The complicated nature of motion detection for VLSI implementation is from the fact that in almost all models some form of delay or storage element is required. Most algorithms also require inputs from several time frames. Storage or delay elements, apart from being very area consuming, are difficult to implement. Another reason for the less robust operation of motion detectors is the required temporal contrast for reliable motion detection. The temporal contrast of objects in real scenes is relatively small, and can hardly trigger many analog motion detection chips. The unsatisfactory results from most motion detector chips is driving recent implementations towards intuitive but robust solutions with some structural deviations from the original models.

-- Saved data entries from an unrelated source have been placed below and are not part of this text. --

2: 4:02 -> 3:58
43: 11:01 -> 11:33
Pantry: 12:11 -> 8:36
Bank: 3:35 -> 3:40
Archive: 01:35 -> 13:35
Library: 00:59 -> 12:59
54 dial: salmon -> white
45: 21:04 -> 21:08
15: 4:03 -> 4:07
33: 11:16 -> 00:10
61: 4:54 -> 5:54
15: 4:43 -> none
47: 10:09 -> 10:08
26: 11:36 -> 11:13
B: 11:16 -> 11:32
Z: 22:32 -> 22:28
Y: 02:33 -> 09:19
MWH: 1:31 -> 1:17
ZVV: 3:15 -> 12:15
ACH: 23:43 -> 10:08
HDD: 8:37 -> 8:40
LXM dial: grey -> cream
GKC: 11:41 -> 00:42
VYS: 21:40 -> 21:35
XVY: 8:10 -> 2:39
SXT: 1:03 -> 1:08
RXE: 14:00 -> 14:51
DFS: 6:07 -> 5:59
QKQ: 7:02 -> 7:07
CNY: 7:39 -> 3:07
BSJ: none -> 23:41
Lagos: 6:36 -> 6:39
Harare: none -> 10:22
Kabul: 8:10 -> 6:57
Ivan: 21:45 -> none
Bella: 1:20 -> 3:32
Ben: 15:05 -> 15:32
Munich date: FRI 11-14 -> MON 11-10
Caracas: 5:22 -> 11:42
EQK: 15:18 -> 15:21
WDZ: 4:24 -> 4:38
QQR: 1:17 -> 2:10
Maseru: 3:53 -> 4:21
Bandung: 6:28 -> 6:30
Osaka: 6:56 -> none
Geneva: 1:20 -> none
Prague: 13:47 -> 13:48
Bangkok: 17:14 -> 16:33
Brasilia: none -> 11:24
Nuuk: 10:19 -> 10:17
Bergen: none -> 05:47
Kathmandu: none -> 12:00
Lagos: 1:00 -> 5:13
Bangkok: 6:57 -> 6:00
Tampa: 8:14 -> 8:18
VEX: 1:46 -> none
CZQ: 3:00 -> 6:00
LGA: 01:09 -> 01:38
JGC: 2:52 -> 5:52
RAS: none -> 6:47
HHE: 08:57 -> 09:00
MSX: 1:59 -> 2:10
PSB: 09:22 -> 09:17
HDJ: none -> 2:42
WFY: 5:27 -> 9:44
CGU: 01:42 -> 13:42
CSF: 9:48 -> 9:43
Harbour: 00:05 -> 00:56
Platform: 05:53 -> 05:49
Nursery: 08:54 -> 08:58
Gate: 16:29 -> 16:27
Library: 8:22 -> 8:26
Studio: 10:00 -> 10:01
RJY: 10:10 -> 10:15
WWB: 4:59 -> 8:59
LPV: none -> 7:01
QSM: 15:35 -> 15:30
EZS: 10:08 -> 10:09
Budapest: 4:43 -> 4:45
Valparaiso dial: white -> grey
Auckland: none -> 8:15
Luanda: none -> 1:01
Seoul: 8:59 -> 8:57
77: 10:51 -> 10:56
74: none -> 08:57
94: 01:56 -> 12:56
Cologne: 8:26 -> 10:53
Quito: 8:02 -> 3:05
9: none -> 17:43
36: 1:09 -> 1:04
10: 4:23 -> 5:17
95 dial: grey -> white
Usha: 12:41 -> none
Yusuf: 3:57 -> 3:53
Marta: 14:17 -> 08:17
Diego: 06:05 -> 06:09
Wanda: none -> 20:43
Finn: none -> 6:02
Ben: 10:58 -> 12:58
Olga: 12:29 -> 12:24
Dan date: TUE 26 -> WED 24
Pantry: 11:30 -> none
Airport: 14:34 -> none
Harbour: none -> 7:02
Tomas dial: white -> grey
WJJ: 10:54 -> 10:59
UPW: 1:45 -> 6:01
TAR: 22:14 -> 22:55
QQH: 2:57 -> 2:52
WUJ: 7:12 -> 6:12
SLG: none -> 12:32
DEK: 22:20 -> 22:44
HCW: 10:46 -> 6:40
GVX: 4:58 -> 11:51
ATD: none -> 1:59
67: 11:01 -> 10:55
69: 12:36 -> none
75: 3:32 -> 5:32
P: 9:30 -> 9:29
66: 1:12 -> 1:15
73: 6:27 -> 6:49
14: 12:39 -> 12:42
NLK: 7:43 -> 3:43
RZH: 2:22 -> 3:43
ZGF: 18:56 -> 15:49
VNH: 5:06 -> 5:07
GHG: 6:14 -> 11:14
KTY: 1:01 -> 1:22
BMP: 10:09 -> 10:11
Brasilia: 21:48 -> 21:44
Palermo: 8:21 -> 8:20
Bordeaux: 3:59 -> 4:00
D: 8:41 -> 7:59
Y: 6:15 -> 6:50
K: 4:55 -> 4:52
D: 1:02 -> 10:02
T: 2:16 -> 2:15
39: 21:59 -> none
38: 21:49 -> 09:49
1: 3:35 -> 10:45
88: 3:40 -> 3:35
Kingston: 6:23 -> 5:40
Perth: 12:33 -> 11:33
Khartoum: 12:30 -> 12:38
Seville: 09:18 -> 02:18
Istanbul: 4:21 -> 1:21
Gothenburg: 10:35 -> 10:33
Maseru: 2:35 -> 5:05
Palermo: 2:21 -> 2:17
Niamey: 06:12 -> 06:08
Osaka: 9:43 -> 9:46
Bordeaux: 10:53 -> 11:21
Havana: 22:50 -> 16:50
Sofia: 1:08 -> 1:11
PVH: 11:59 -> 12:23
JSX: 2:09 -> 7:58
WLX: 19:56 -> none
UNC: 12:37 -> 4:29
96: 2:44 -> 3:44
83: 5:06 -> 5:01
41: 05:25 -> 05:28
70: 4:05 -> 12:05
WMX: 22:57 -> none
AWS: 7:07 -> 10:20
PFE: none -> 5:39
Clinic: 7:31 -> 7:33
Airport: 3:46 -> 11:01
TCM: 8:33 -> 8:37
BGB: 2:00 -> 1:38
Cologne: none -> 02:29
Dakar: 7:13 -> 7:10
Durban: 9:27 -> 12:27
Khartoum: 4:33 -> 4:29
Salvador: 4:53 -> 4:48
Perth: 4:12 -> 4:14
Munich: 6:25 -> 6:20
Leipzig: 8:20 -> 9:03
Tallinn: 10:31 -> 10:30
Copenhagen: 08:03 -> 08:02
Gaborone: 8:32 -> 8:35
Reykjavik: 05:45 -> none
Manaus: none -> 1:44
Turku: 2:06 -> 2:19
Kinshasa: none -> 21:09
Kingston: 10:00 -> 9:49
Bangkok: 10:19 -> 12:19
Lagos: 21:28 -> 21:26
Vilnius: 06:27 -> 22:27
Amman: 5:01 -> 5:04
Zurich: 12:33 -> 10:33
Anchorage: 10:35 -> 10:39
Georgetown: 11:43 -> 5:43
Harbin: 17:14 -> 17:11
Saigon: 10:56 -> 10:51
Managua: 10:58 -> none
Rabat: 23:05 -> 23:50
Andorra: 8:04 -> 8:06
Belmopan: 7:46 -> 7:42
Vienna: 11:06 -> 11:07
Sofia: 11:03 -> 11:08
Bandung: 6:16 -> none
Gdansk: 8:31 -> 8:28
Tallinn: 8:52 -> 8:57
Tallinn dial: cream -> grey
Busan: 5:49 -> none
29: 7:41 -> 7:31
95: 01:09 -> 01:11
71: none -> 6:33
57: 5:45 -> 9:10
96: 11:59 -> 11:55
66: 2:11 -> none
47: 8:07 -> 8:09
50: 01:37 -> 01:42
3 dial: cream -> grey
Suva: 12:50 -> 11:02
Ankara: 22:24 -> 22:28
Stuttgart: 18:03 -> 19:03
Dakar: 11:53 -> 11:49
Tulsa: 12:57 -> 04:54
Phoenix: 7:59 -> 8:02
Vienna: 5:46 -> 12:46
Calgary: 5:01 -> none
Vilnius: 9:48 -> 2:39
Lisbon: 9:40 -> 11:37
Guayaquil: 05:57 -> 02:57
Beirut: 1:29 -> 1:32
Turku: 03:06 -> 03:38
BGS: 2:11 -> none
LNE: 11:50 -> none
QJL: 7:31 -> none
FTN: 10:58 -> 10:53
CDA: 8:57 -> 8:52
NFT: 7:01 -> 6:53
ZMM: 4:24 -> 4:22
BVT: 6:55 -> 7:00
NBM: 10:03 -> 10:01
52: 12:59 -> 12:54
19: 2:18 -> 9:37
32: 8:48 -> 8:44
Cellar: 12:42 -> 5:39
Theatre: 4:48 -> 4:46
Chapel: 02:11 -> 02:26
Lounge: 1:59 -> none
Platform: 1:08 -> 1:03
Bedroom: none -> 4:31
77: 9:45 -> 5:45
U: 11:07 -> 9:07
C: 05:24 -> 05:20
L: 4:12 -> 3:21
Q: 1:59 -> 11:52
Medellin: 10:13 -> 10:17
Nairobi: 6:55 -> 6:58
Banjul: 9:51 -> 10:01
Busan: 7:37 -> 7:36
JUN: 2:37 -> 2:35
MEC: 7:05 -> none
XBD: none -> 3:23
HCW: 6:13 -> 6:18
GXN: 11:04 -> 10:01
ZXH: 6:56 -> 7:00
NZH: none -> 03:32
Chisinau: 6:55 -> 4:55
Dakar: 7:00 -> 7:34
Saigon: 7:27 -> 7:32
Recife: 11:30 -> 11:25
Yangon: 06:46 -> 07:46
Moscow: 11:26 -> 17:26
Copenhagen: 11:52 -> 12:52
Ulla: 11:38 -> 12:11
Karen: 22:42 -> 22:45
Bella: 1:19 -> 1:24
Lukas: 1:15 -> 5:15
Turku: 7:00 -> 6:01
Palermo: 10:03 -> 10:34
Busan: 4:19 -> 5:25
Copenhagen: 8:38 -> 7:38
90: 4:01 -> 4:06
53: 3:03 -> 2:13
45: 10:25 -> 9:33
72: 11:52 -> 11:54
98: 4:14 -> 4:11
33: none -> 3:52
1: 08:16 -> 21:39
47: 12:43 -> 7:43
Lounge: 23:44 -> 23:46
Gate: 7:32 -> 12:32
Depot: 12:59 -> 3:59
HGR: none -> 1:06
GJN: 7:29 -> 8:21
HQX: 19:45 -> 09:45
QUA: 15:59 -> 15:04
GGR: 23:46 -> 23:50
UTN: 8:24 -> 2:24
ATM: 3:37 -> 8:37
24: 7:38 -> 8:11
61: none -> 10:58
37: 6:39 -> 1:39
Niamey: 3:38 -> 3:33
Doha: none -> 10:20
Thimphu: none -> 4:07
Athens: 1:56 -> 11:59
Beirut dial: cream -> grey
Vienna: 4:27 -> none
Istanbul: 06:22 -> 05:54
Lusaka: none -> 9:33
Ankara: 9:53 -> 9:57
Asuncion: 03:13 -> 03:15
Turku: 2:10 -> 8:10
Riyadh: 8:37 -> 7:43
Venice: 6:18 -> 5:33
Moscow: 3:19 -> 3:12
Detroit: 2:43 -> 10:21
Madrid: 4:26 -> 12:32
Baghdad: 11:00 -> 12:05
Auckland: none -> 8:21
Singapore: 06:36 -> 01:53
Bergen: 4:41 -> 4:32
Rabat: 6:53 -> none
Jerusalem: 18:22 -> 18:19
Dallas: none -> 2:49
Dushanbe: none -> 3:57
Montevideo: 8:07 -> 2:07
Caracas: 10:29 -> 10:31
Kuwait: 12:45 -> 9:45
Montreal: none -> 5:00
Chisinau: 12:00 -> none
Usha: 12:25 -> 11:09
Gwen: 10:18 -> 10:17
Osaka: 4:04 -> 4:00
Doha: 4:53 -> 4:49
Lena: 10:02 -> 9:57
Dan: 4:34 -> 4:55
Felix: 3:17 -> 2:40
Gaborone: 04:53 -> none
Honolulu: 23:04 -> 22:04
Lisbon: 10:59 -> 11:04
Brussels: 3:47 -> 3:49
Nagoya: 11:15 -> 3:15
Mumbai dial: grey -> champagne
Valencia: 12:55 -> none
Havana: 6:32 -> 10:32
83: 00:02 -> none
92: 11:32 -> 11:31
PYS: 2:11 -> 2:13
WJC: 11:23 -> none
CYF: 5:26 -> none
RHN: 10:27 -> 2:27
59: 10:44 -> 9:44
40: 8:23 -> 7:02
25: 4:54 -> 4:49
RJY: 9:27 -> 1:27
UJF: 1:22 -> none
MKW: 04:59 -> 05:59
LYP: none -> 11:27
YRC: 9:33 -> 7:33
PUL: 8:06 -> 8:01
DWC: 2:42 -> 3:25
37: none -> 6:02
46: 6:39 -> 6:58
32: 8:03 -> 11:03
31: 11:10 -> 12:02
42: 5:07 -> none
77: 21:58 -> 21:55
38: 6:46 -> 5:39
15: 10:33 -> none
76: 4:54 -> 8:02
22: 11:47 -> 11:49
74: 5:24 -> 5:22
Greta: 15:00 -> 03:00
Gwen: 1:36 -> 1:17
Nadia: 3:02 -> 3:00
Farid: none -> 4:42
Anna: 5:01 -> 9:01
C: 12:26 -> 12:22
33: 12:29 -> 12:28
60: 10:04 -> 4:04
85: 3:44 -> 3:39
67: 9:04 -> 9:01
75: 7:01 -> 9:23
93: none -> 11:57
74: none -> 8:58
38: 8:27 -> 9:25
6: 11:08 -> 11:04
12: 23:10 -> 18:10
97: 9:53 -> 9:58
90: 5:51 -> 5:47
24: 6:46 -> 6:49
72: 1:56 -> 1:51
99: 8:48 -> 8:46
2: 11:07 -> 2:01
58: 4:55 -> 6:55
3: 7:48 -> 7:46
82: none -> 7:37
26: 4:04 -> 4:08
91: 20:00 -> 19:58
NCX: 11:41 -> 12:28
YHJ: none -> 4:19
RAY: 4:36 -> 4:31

Algorithms that have been devised for motion detection chips are in two main categories: biological, and computational. Some early implementation were based on the optic-flow theory, which belongs to the computational category. Due to complexity and inherent problems in this theory, however, no recent motion detection chips have been based on this model. In fact all computational algorithms for motion detection are very complex and only a few motion detection chips are based on these models. On the other hand, biological models, for example Reichardt's correlative motion detector, offer a simple structure which is VLSI friendly. Therefore, a large number of vision chips have adopted these models, or modified versions of them.
It should be mentioned that subtracting two frames of the image, though is a temporal processing function, cannot be considered as motion detection, which is implied at least for detecting optical flow in time and in space.